America has more trees today than 100 years ago,” reads an International Paper advertisement in the March 1998 issue of the Journal of Forestry. In a nation that has tripled its population, multiplied its gross domestic product (GDP) 16 times, and uses more timber than any material but sand and gravel, the ad asks, “How did that happen?” We use industrial ecology, the analysis of the flow of material through systems of production and consumption, to answer the question and locate the point of greatest leverage for conserving forests and their benefits (Wernick et al 1998).
This study looks strictly at the number of hectares harvested to satisfy society’s need for timber. Timber harvesting affects the wildlife and recreational services provided by the forest and the integrity of the forest as ecosystem. Harvesting timber from less area leaves more for the other benefits that forests provide. Though it is an imperfect measure, we agree with Hyde (1997) that, on the whole, the area harvested provides the best single proxy for environmental impact.
A range of human activities–from consumption and disposal back to processing and forestry–all contribute to the area of the forest harvested. In their decisions about construction, packaging, communication, recycling, and energy, consumers decide how much wood must be delivered to them. Through efficient timber utilization for forest products, millers can reduce the need to fell trees for processing. Finally, by growing the trees and supervising their harvest, foresters determine how much forest must be harvested to deliver the timber that the mills need.

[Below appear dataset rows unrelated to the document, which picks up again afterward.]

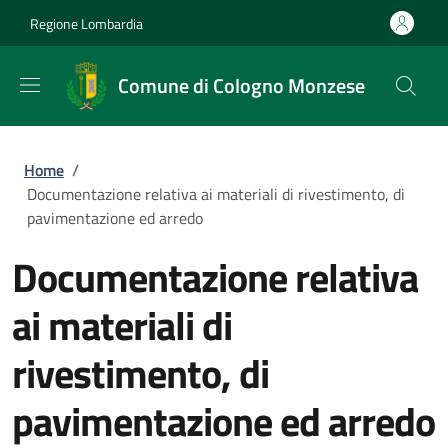
Salta al contenuto principale
Skip to footer content
Regione Lombardia
Comune di Cologno Monzese
Briciole di pane
Home
/
Documentazione relativa ai materiali di rivestimento, di
pavimentazione ed arredo
Documentazione relativa
ai materiali di
rivestimento, di
pavimentazione ed arredo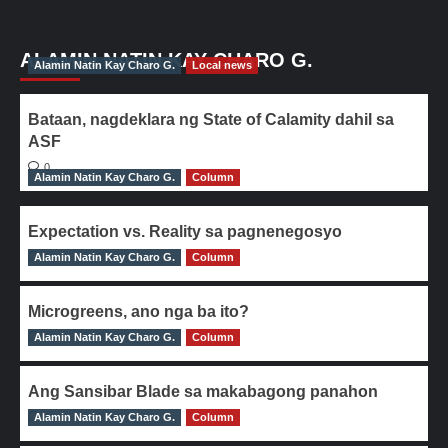
ALAMIN NATIN KAY CHARO G.
Alamin Natin Kay Charo G.
Local news
Bataan, nagdeklara ng State of Calamity dahil sa
ASF
0
Alamin Natin Kay Charo G.
Column
Expectation vs. Reality sa pagnenegosyo
Alamin Natin Kay Charo G.
0
Column
Microgreens, ano nga ba ito?
Alamin Natin Kay Charo G.
0
Column
Ang Sansibar Blade sa makabagong panahon
Alamin Natin Kay Charo G.
0
Column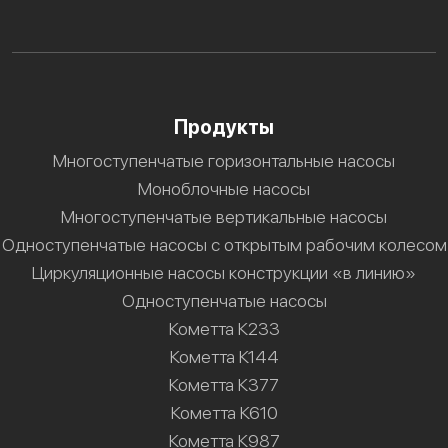
Продукты
Многоступенчатые горизонтальные насосы
Моноблочные насосы
Многоступенчатые вертикальные насосы
Одноступенчатые насосы с открытым рабочим колесом
Циркуляционные насосы конструкции «в линию»
Одноступенчатые насосы
Кометта К233
Кометта К144
Кометта К377
Кометта К610
Кометта К987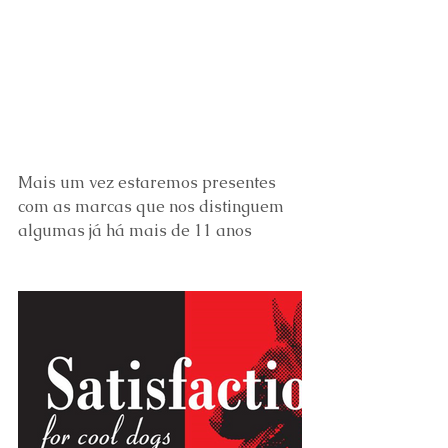
Mais um vez estaremos presentes 
com as marcas que nos distinguem 
algumas já há mais de 11 anos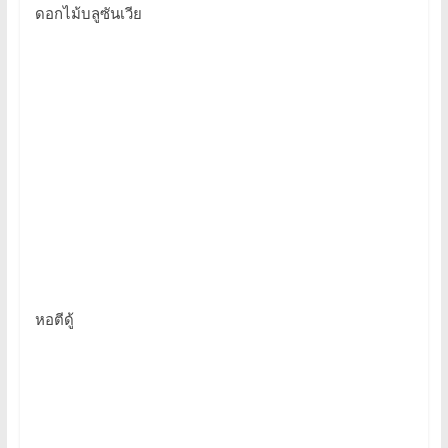
ดอกไม้บลูซันเวีย
หอตีดู้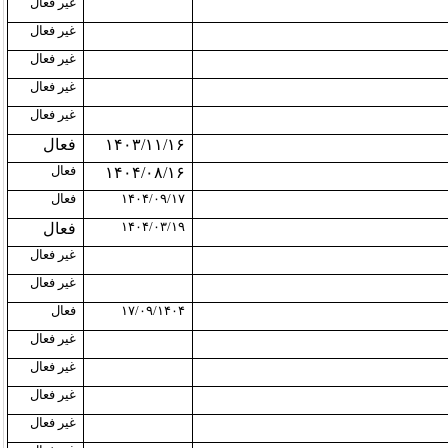
غیر فعال
غیر فعال
غیر فعال
غیر فعال
غیر فعال
۱۴۰۳/۱۱/۱۶
فعال
فعال
۱۴۰۴/۰۸/۱۶
۱۴۰۴/۰۹/۱۷
فعال
۱۴۰۴/۰۳/۱۹
فعال
غیر فعال
غیر فعال
۱۷/۰۹/۱۴۰۴
فعال
غیر فعال
غیر فعال
غیر فعال
غیر فعال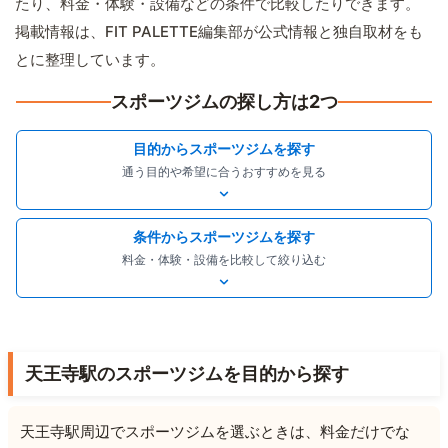
たり、料金・体験・設備などの条件で比較したりできます。
掲載情報は、FIT PALETTE編集部が公式情報と独自取材をも
とに整理しています。
スポーツジムの探し方は2つ
目的からスポーツジムを探す
通う目的や希望に合うおすすめを見る
条件からスポーツジムを探す
料金・体験・設備を比較して絞り込む
天王寺駅のスポーツジムを目的から探す
天王寺駅周辺でスポーツジムを選ぶときは、料金だけでな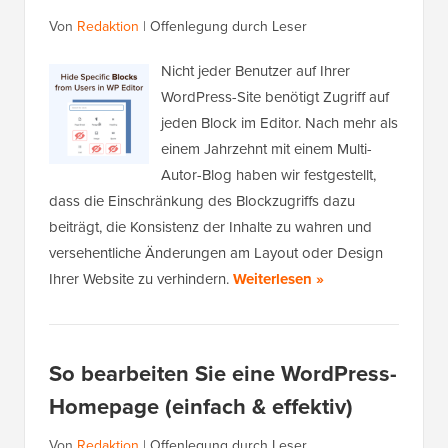
Von
Redaktion
|
Offenlegung durch Leser
Nicht jeder Benutzer auf Ihrer
WordPress-Site benötigt Zugriff auf
jeden Block im Editor. Nach mehr als
einem Jahrzehnt mit einem Multi-
Autor-Blog haben wir festgestellt,
dass die Einschränkung des Blockzugriffs dazu
beiträgt, die Konsistenz der Inhalte zu wahren und
versehentliche Änderungen am Layout oder Design
Ihrer Website zu verhindern.
Weiterlesen »
So bearbeiten Sie eine WordPress-
Homepage (einfach & effektiv)
Von
Redaktion
|
Offenlegung durch Leser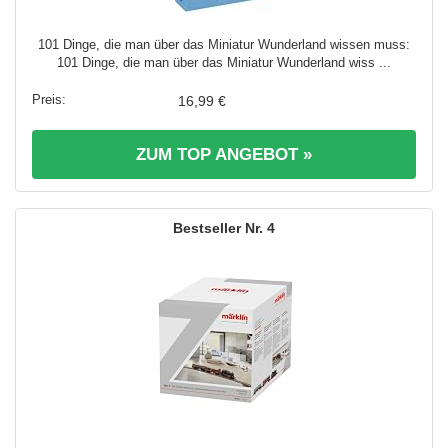
101 Dinge, die man über das Miniatur Wunderland wissen muss:
101 Dinge, die man über das Miniatur Wunderland wiss ...
16,99 €
ZUM TOP ANGEBOT »
4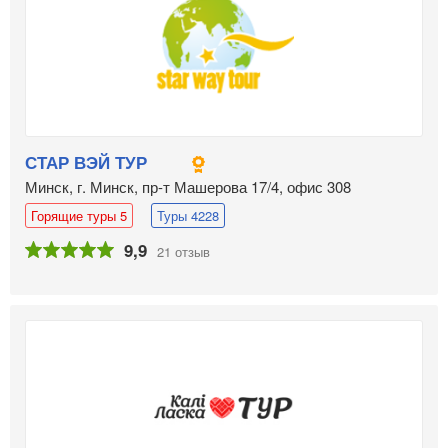
СТАР ВЭЙ ТУР
Минск, г. Минск, пр-т Машерова 17/4, офис 308
Горящие туры 5
Туры 4228
9,9
21 отзыв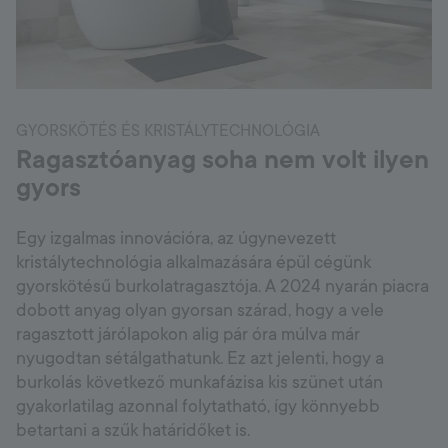
GYORSKÖTÉS ÉS KRISTÁLYTECHNOLÓGIA
Ragasztóanyag soha nem volt ilyen
gyors
Egy izgalmas innovációra, az úgynevezett
kristálytechnológia alkalmazására épül cégünk
gyorskötésű burkolatragasztója. A 2024 nyarán piacra
dobott anyag olyan gyorsan szárad, hogy a vele
ragasztott járólapokon alig pár óra múlva már
nyugodtan sétálgathatunk. Ez azt jelenti, hogy a
burkolás következő munkafázisa kis szünet után
gyakorlatilag azonnal folytatható, így könnyebb
betartani a szűk határidőket is.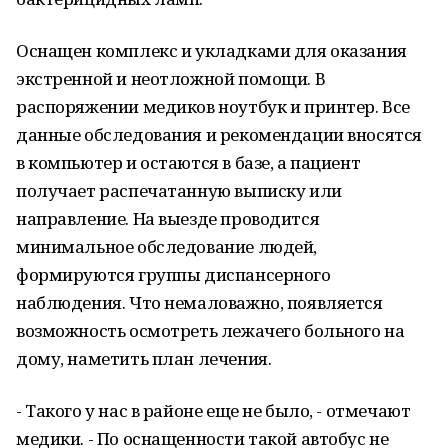
Оснащен комплекс и укладками для оказания
экстренной и неотложной помощи. В
распоряжении медиков ноутбук и принтер. Все
данные обследования и рекомендации вносятся
в компьютер и остаются в базе, а пациент
получает распечатанную выписку или
направление. На выезде проводится
минимальное обследование людей,
формируются группы диспансерного
наблюдения. Что немаловажно, появляется
возможность осмотреть лежачего больного на
дому, наметить план лечения.
- Такого у нас в районе еще не было, - отмечают
медики. - По оснащенности такой автобус не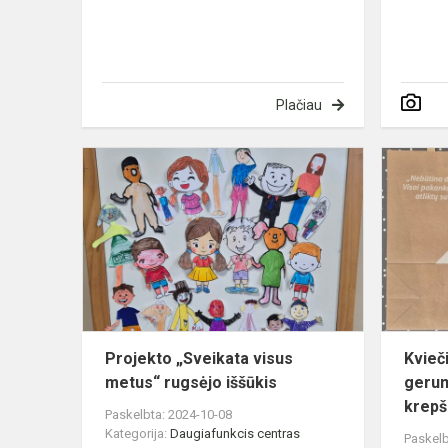
Plačiau
Projekto
„Sveikata
visus
metus“
rugsėjo
iššūkis
Projekto „Sveikata visus
Kvieč
metus“ rugsėjo iššūkis
gerum
krepš
Paskelbta: 2024-10-08
Kategorija:
Daugiafunkcis centras
Paskelb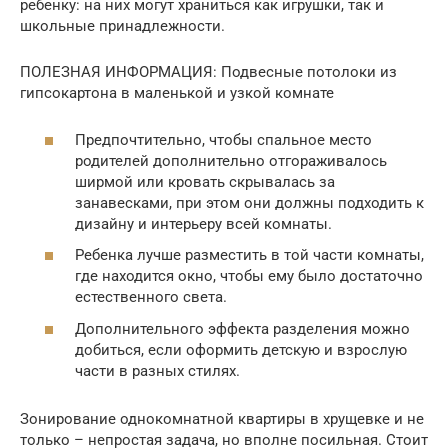
ребенку: на них могут храниться как игрушки, так и
школьные принадлежности.
ПОЛЕЗНАЯ ИНФОРМАЦИЯ: Подвесные потолоки из
гипсокартона в маленькой и узкой комнате
Предпочтительно, чтобы спальное место
родителей дополнительно отгораживалось
ширмой или кровать скрывалась за
занавесками, при этом они должны подходить к
дизайну и интерьеру всей комнаты.
Ребенка лучше разместить в той части комнаты,
где находится окно, чтобы ему было достаточно
естественного света.
Дополнительного эффекта разделения можно
добиться, если оформить детскую и взрослую
части в разных стилях.
Зонирование однокомнатной квартиры в хрущевке и не
только – непростая задача, но вполне посильная. Стоит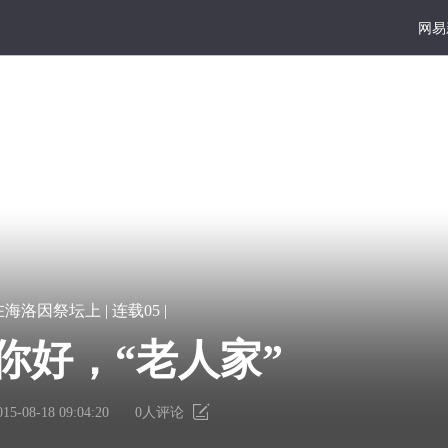
网易
大写
好读
宏
凿
在海洛因祭坛上 | 连载05 |
篇
一
巨
点
你好，“老人家”
献
书
们带入艾滋病毒携带者
里
墙
有
上
015-08-18 09:04:20
0
人评论
，迷幻与苦痛都呈现着
个
的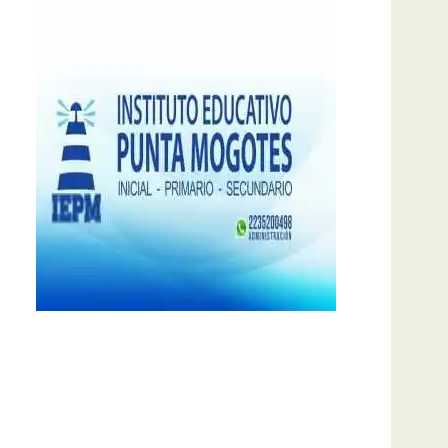
notas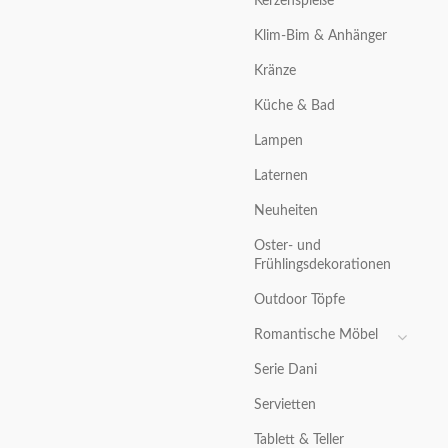
Kerzenspieße
Klim-Bim & Anhänger
Kränze
Küche & Bad
Lampen
Laternen
Neuheiten
Oster- und
Frühlingsdekorationen
Outdoor Töpfe
Romantische Möbel
Serie Dani
Servietten
Tablett & Teller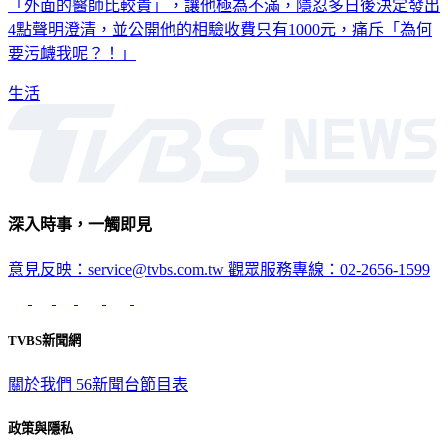
4點聲明澄清，並公開他的相驗收費只有1000元，痛斥「為何
要污衊我呢？！」
生活
深入時事，一觸即見
意見反映：service@tvbs.com.tw
觀眾服務專線：02-2656-1599
TVBS新聞網
關於我們
56新聞台節目表
政策與隱私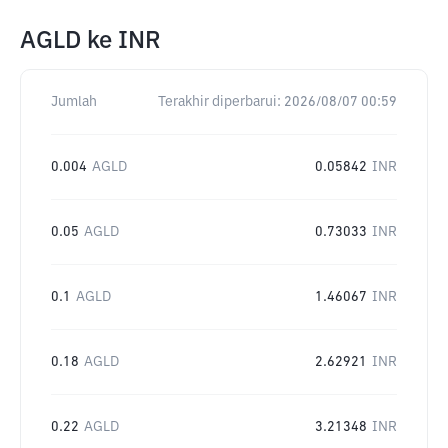
AGLD
ke
INR
Jumlah
Terakhir diperbarui:
2026/08/07 00:59
0.004
AGLD
0.05842
INR
0.05
AGLD
0.73033
INR
0.1
AGLD
1.46067
INR
0.18
AGLD
2.62921
INR
0.22
AGLD
3.21348
INR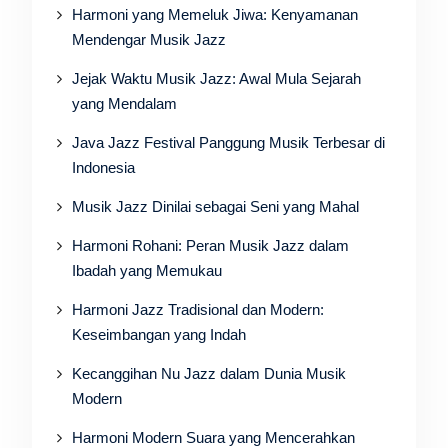
Harmoni yang Memeluk Jiwa: Kenyamanan
Mendengar Musik Jazz
Jejak Waktu Musik Jazz: Awal Mula Sejarah
yang Mendalam
Java Jazz Festival Panggung Musik Terbesar di
Indonesia
Musik Jazz Dinilai sebagai Seni yang Mahal
Harmoni Rohani: Peran Musik Jazz dalam
Ibadah yang Memukau
Harmoni Jazz Tradisional dan Modern:
Keseimbangan yang Indah
Kecanggihan Nu Jazz dalam Dunia Musik
Modern
Harmoni Modern Suara yang Mencerahkan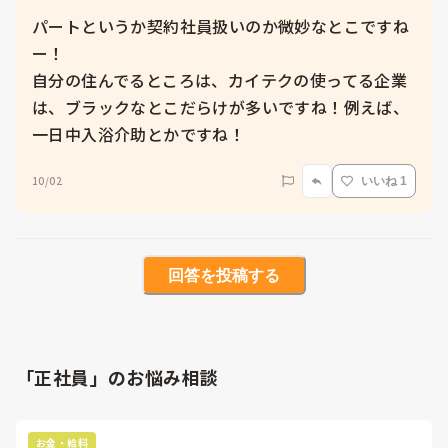
パートというか契約社員扱いのか微妙なとこですね
ー！

自分の住んでるところは、カイテクの使ってる企業
は、ブラックなとこだらけが多いですね！例えば、
一日中入浴介助とかですね！
10/02
いいね 1
回答を投稿する
「正社員」のお悩み相談
お金・給料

To understand how the three actors affect the flow of forest products and measure their leverage for reducing the area harvested, we use an identity to isolate each actor’s role for individual products (i.e., solid wood, paper, fuel). For paper, for example, equation 1 illustrates how the forest area disturbed is determined by the number of consumers x their share of GDP x the sheets of paper per GDP x the amount of wood a miller uses to make a sheet of paper x the forest area harvested for that wood.
Keywords: Forests, land use, agriculture, wood products, forestry
Areas of Research: Forests, Farms and Materials
The past century. In the United States, absolute timber consumption for products and fuel grew 70 percent between 1900 and 1993 (US Bureau of the Census 1975, 1996). Including the use of residues, consumption of wood for pulp exceeded that for lumber, which stayed nearly level. Fuelwood consumption nearly disappeared only to reemerge during the Depression and the oil shocks of the 1970s. Plywood and veneer consumption began to account for a little under 10 percent of the processed harvest in the early 1990s.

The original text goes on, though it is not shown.